23 May 2022
The rising costs of health and social care are never far away from the news. The Department of Health and Social Care knows that housing has a key part to play, and put aside £300m as part of last year’s Social Care White Paper. It makes sense - we spend more time at home as we age, and we also become increasingly likely to suffer a serious fall.
The government has significantly increased funding of the Disabled Facilities Grants (DFG) to pay for adaptations after a fall - but wouldn’t it be better to make our homes safer so that we don’t fall in the first place? So why do we routinely make our homes more hazardous?
Data from the English Housing Survey shows that the percentage of adapted housing association dwellings has dropped from 21% in 2009 to just 18% in 2018. That’s despite £200m of DFG funded adaptations every year and 54% of tenants having a long term illness or impairment.
In a survey of staff responsible for home adaptations we heard how level access showers, stairlifts and grabrails are routinely removed on a change of tenancy - with the pressure to reduce void times cited as the reason for minimal attempts to find a prospective tenant who needs them.
So the new tenant doesn’t need adaptations right now, but what about the future. A study in America looked at people who had been widowed but remained living in a home that had been adapted for their spouse. The presence of adaptations did not reduce the number of falls, but they made them far less likely to be catastrophic - a 38.6% reduction in serious falls for individuals aged 75 and older.
So if we could reduce serious falls by nearly 40% by leaving adaptations in place, why do we rip them out without a second thought?

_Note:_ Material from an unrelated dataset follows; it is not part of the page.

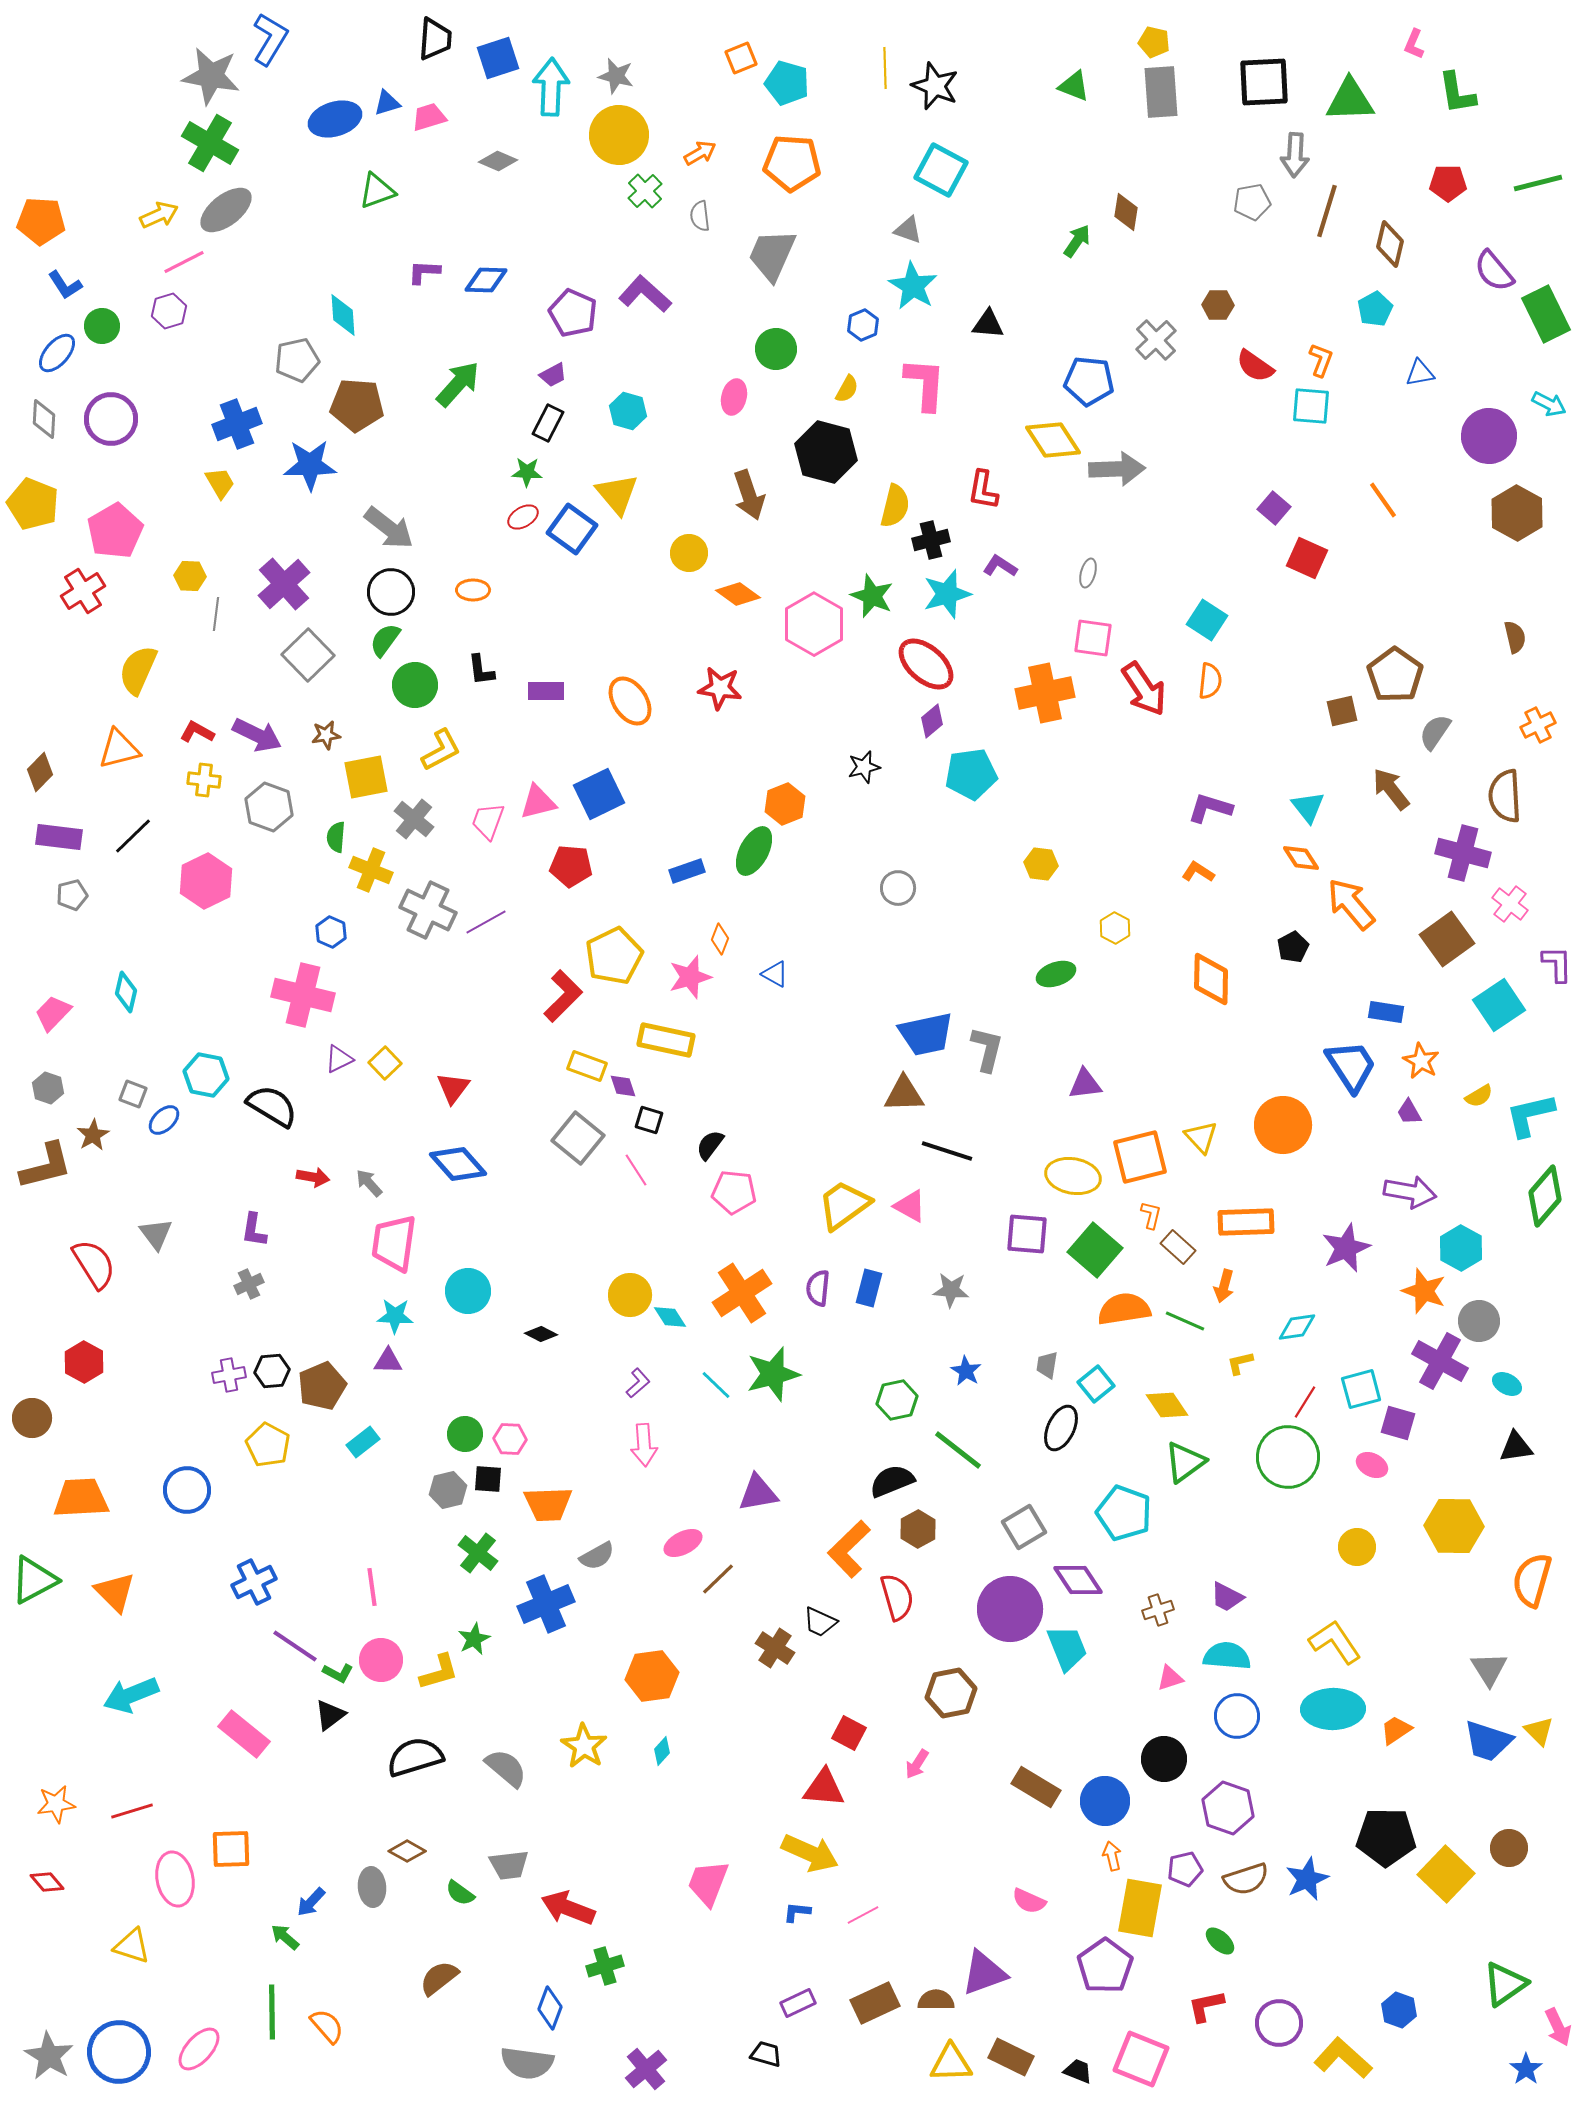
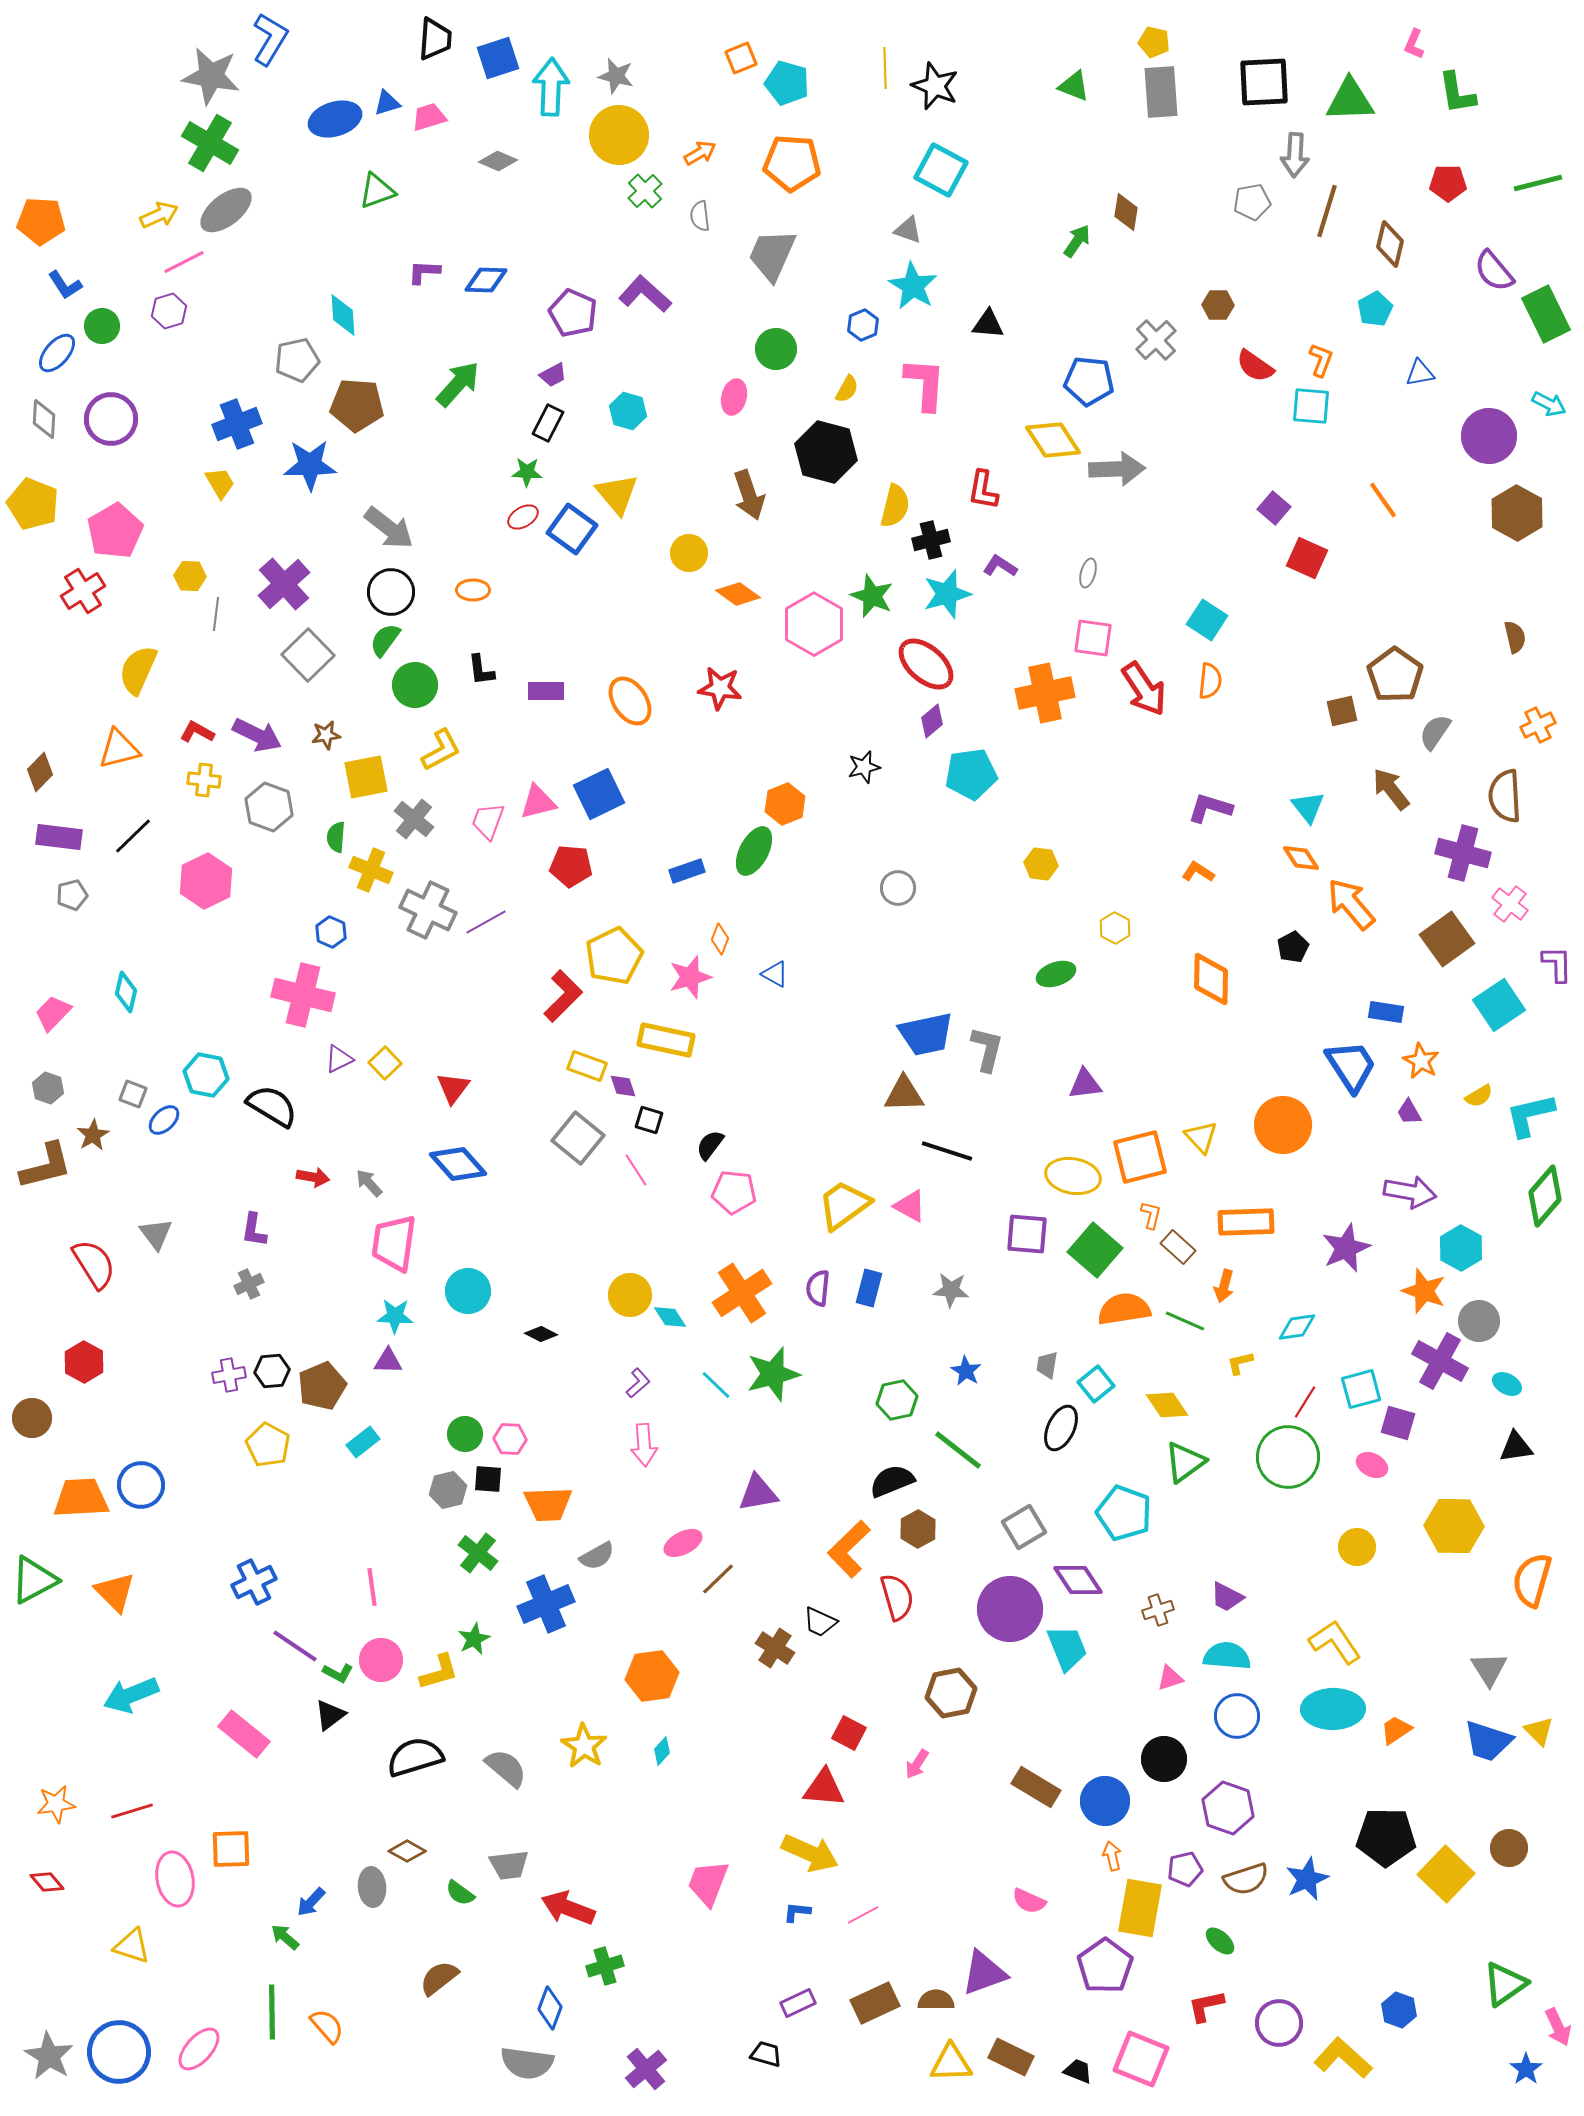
blue circle at (187, 1490): moved 46 px left, 5 px up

In our new report Housing Associations and Home Adaptations: Finding Ways to Say Yes, produced in partnership with Habineg, Anchor and Taylor Wimpey, we make a number of key recommendations to improve this situation. It includes ways in which landlords can take a bigger role in improving the accessibility of their own stock and supplement DFG to invest in more attractive and sustainable adaptations.
Adaptations should be a long term investment in the accessibility of the stock, rather than a cheap and short term welfare provision for the existing tenant. This shift in thinking is likely to reduce the cost of voids, but more importantly you will be saving future tenants from the sort of fall that they will never properly recover from. When you look at it like that, it’s difficult to justify current practice.
Paul Smith is the director of Foundations.